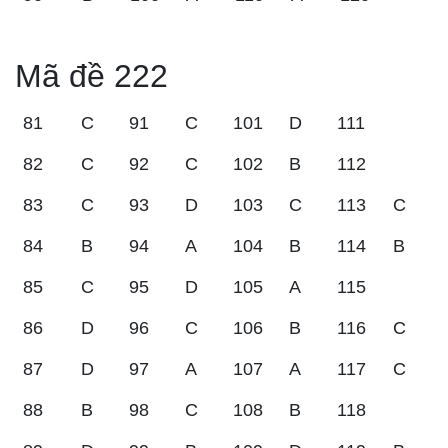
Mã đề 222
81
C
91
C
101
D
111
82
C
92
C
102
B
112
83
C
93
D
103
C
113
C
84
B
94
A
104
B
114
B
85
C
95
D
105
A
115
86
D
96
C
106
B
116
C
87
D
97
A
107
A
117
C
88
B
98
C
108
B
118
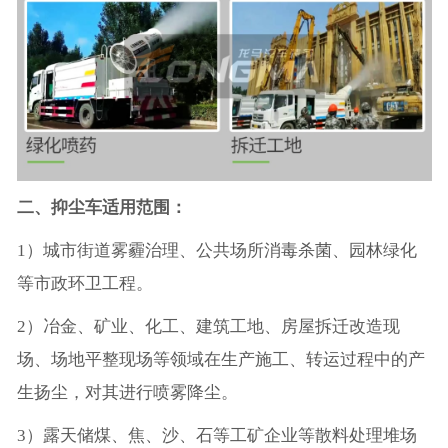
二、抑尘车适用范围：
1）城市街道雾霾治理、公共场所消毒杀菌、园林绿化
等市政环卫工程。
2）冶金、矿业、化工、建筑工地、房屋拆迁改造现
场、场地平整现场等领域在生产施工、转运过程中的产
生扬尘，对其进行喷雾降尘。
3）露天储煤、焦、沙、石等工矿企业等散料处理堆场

**YOUR TASK**
With no pictures included, write out the entries exactly.

**RESPONSE AREA**
Mã đề 222
81
C
91
C
101
D
111
82
C
92
C
102
B
112
83
C
93
D
103
C
113
C
84
B
94
A
104
B
114
B
85
C
95
D
105
A
115
86
D
96
C
106
B
116
C
87
D
97
A
107
A
117
C
88
B
98
C
108
B
118
二、抑尘车适用范围：
1）城市街道雾霾治理、公共场所消毒杀菌、园林绿化
等市政环卫工程。
2）冶金、矿业、化工、建筑工地、房屋拆迁改造现
场、场地平整现场等领域在生产施工、转运过程中的产
生扬尘，对其进行喷雾降尘。
3）露天储煤、焦、沙、石等工矿企业等散料处理堆场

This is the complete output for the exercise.